We can hope that YouTube will do the right thing. Yet it is an unsatisfactory option, and even the most public-minded company would struggle to consistently and ethically do battle against a set of politically-mediated “enemies.” Is that realistic or even desirable?

We are currently amidst a complex debate about what rights and responsibilities platforms may have in moderating user-submitted content. Few would dispute that Section 230, which shields internet actors from legal liability due to information provided by others, is responsible for the internet environment we inhabit today. The problem is that this internet environment is one where hostile foreign governments that operate reeducation camps for religious minorities may stealthily manipulate content and stifle dissent on U.S.-based platforms with impunity. Does anyone really think this is sustainable?

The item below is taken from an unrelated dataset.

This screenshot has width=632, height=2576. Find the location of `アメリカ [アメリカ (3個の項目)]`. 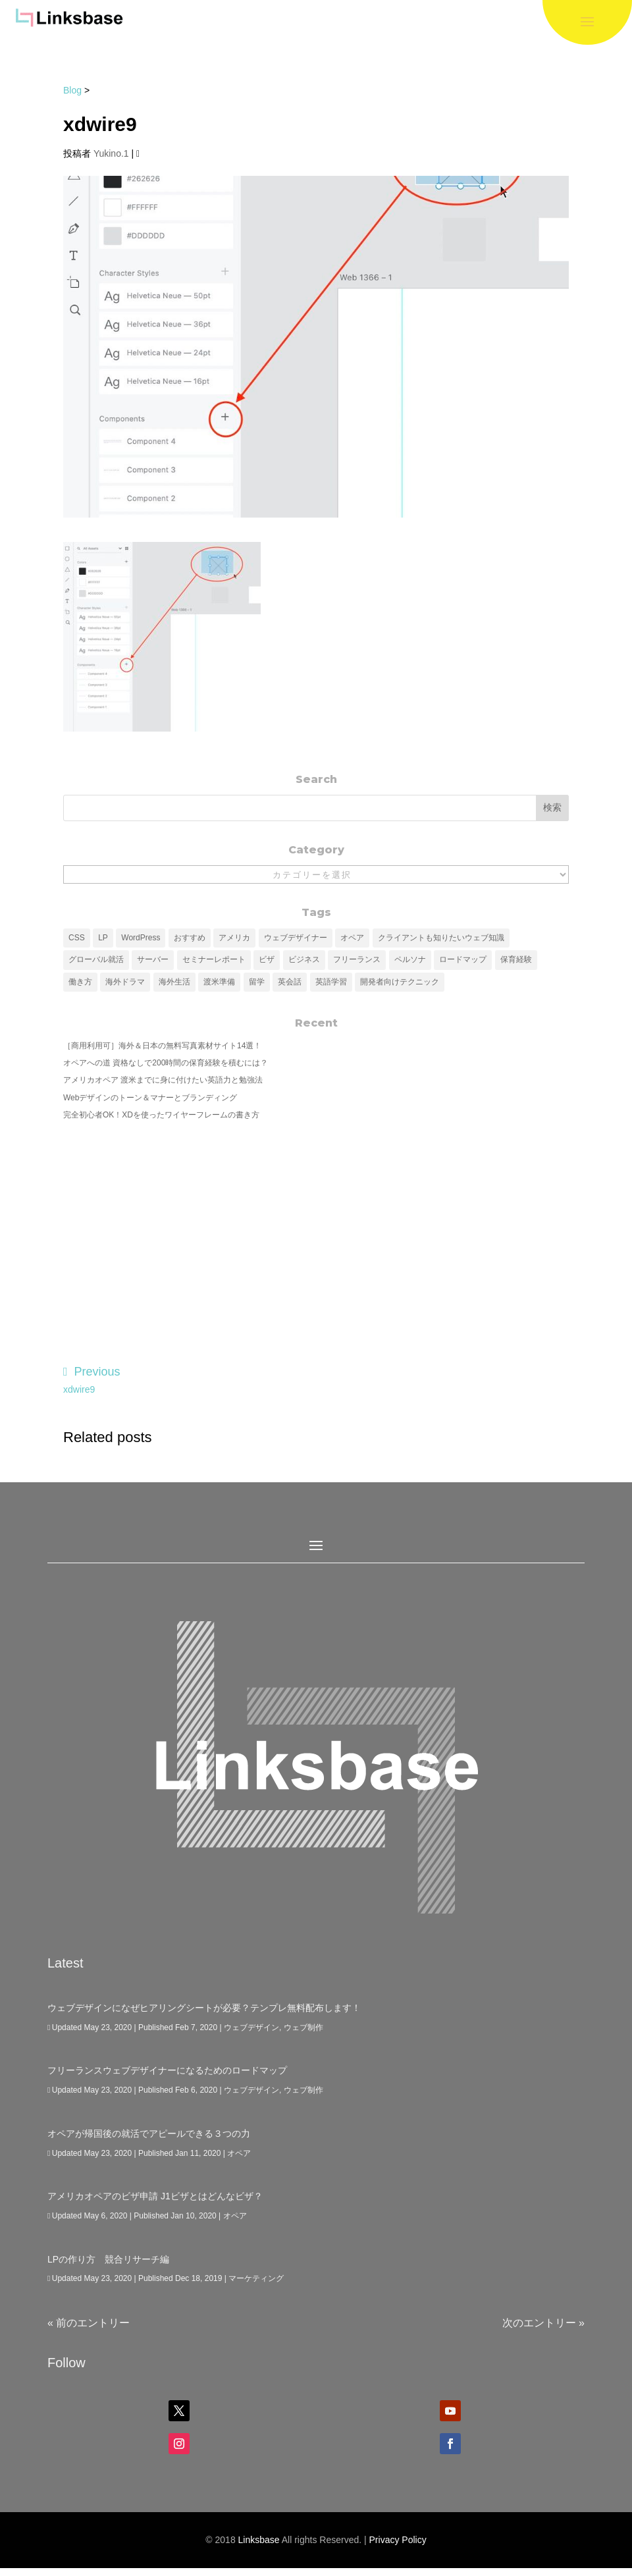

Laws and activism can only do so much. Censorship, whether by accident or pressure, will be a threat whenever a central party has the ability to censor. The cypherpunk activist John Gilmore noted that “the net interprets censorship as damage and routes around it.” It may take time, but eventually we will arrive at a system where authorities could not censor distributed content even if they wanted to.

For those who oppose censorship, working towards solutions that further entrench governments or central platforms in content moderation misses the long-term answer. Instead, they should seek and support technological projects that make the problem irrelevant.